Everything in the listing should be copied exactly, save for the pictures.

---

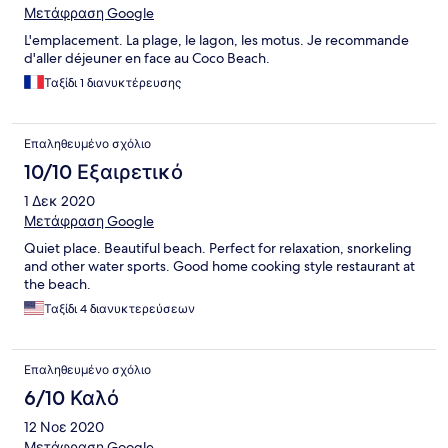
Μετάφραση Google
L'emplacement. La plage, le lagon, les motus. Je recommande
d'aller déjeuner en face au Coco Beach.
Ταξίδι 1 διανυκτέρευσης
Επαληθευμένο σχόλιο
10/10 Εξαιρετικό
1 Δεκ 2020
Μετάφραση Google
Quiet place. Beautiful beach. Perfect for relaxation, snorkeling
and other water sports. Good home cooking style restaurant at
the beach.
Ταξίδι 4 διανυκτερεύσεων
Επαληθευμένο σχόλιο
6/10 Καλό
12 Νοε 2020
Μετάφραση Google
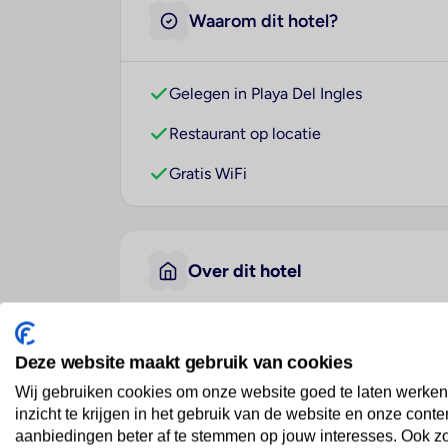
Waarom dit hotel?
Gelegen in Playa Del Ingles
Restaurant op locatie
Gratis WiFi
Over dit hotel
Appartementen Jacarand
Deze website maakt gebruik van cookies
Spanje
· Gran Canaria
· Playa Del Ingles
Wij gebruiken cookies om onze website goed te laten werken
inzicht te krijgen in het gebruik van de website en onze conte
aanbiedingen beter af te stemmen op jouw interesses. Ook z
Ligging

---

(ANSWER TO THE PROBLEM)
Μετάφραση Google
L'emplacement. La plage, le lagon, les motus. Je recommande
d'aller déjeuner en face au Coco Beach.
Ταξίδι 1 διανυκτέρευσης
Επαληθευμένο σχόλιο
10/10 Εξαιρετικό
1 Δεκ 2020
Μετάφραση Google
Quiet place. Beautiful beach. Perfect for relaxation, snorkeling
and other water sports. Good home cooking style restaurant at
the beach.
Ταξίδι 4 διανυκτερεύσεων
Επαληθευμένο σχόλιο
6/10 Καλό
12 Νοε 2020
Μετάφραση Google
Waarom dit hotel?
Gelegen in Playa Del Ingles
Restaurant op locatie
Gratis WiFi
Over dit hotel
Appartementen Jacarand
Deze website maakt gebruik van cookies
Spanje
· Gran Canaria
· Playa Del Ingles
Wij gebruiken cookies om onze website goed te laten werken
inzicht te krijgen in het gebruik van de website en onze conte
aanbiedingen beter af te stemmen op jouw interesses. Ook z
Ligging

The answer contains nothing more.